= Task to carry out =
Scan the entries below and return each line that contains "über".

+++

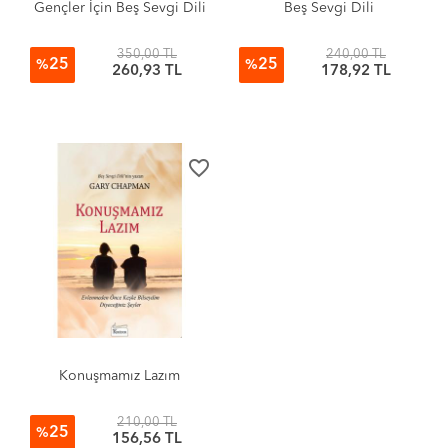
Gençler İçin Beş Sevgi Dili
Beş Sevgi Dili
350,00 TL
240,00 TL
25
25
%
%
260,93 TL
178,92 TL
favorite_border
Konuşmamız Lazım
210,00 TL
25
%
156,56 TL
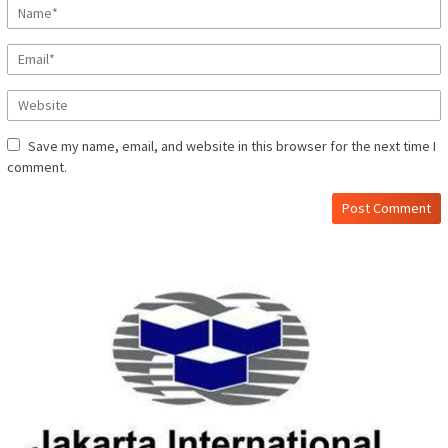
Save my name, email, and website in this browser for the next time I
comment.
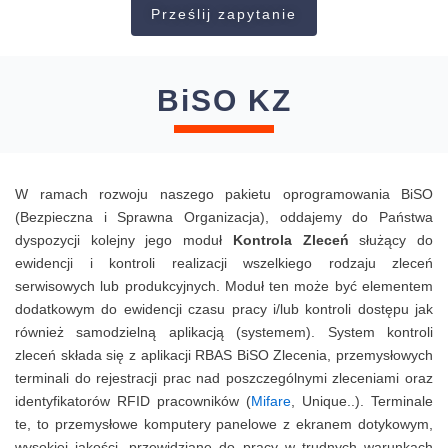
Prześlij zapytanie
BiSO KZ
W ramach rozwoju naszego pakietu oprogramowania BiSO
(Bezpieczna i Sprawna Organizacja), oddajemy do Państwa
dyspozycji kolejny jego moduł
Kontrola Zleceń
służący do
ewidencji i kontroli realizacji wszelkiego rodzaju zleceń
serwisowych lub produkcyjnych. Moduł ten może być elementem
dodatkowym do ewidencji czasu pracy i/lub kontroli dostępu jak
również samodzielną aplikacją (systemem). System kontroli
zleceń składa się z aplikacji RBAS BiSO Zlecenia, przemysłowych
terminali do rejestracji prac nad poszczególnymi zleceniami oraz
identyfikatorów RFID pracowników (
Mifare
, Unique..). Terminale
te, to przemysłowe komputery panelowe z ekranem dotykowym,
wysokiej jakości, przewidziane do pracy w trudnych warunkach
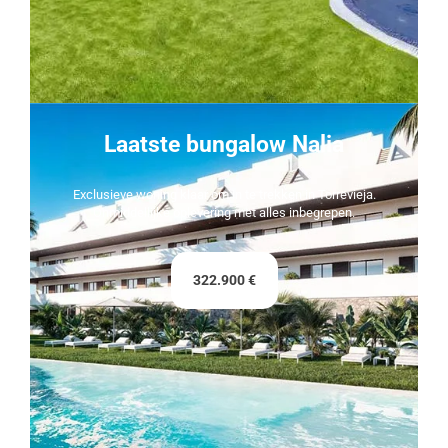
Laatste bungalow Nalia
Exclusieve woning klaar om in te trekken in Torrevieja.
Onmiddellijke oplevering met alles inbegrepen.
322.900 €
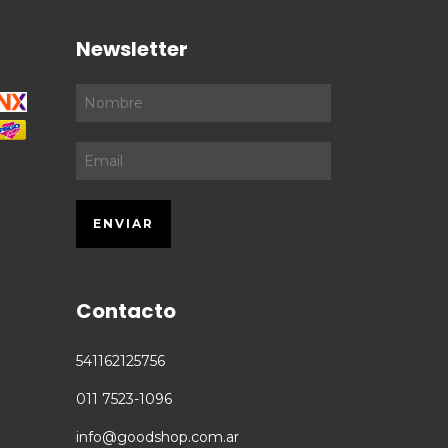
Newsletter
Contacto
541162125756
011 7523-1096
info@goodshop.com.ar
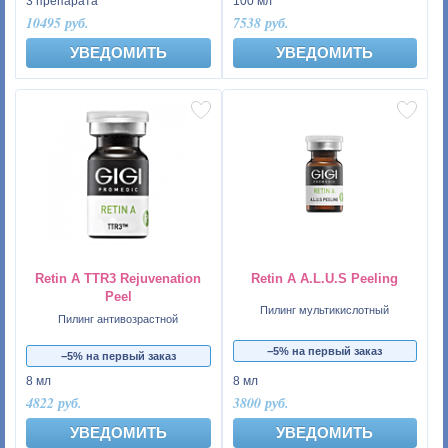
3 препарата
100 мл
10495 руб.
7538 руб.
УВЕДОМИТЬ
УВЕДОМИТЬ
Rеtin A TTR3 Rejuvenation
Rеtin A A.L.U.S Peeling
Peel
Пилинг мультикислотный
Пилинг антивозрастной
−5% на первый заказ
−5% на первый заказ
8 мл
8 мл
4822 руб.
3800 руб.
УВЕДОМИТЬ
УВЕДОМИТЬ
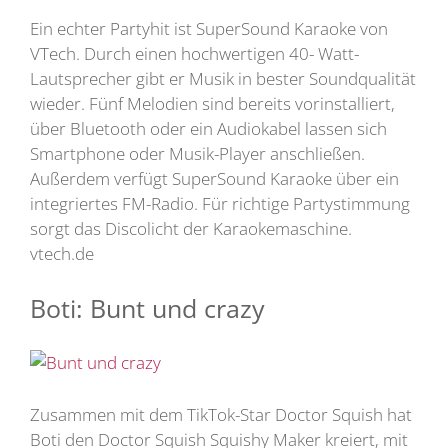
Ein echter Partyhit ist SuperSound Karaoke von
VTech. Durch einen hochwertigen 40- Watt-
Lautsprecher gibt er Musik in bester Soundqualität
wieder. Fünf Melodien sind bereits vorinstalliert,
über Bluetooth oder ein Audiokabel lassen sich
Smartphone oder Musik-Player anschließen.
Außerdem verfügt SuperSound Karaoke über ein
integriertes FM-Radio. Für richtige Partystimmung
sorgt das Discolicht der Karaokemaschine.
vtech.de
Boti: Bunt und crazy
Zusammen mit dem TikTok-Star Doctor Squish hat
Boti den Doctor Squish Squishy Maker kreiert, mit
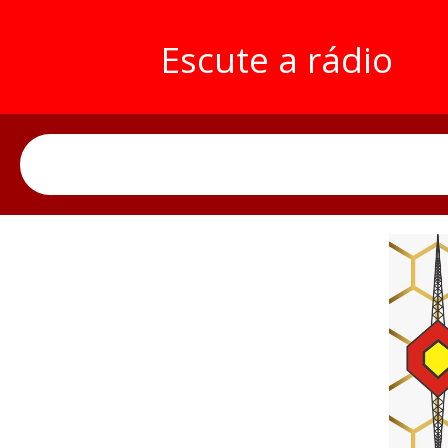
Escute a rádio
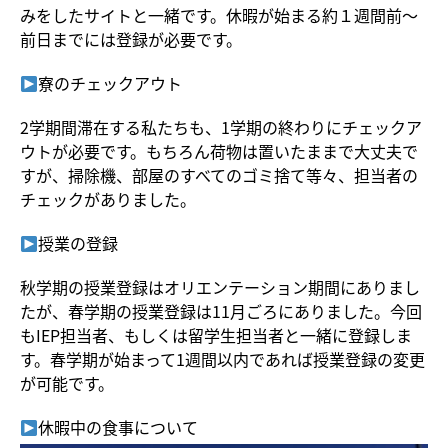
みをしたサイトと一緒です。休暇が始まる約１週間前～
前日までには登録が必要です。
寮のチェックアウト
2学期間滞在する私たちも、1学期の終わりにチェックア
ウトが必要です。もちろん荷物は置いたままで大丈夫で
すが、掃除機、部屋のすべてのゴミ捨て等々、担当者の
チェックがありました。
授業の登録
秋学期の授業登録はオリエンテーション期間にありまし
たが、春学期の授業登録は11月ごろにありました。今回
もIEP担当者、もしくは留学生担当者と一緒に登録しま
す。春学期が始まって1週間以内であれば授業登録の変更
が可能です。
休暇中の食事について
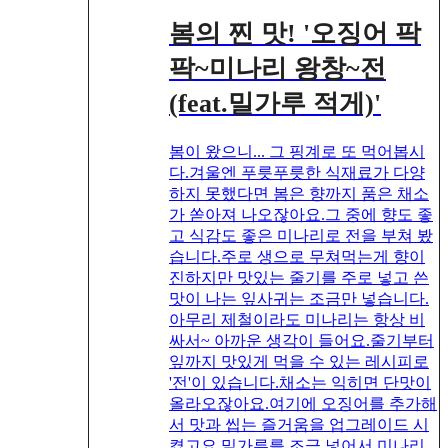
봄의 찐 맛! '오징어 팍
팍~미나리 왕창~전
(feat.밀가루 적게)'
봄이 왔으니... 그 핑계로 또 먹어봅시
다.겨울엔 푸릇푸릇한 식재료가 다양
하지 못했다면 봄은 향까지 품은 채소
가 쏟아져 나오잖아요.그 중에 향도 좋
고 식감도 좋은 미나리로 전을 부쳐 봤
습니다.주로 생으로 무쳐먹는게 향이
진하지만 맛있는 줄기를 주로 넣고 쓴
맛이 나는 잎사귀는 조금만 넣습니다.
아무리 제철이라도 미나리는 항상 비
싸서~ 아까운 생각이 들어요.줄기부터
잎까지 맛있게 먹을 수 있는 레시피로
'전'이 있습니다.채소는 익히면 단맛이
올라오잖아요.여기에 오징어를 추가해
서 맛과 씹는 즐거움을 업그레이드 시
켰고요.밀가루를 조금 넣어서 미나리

+++

= Your response =
über Bluetooth oder ein Audiokabel lassen sich
Außerdem verfügt SuperSound Karaoke über ein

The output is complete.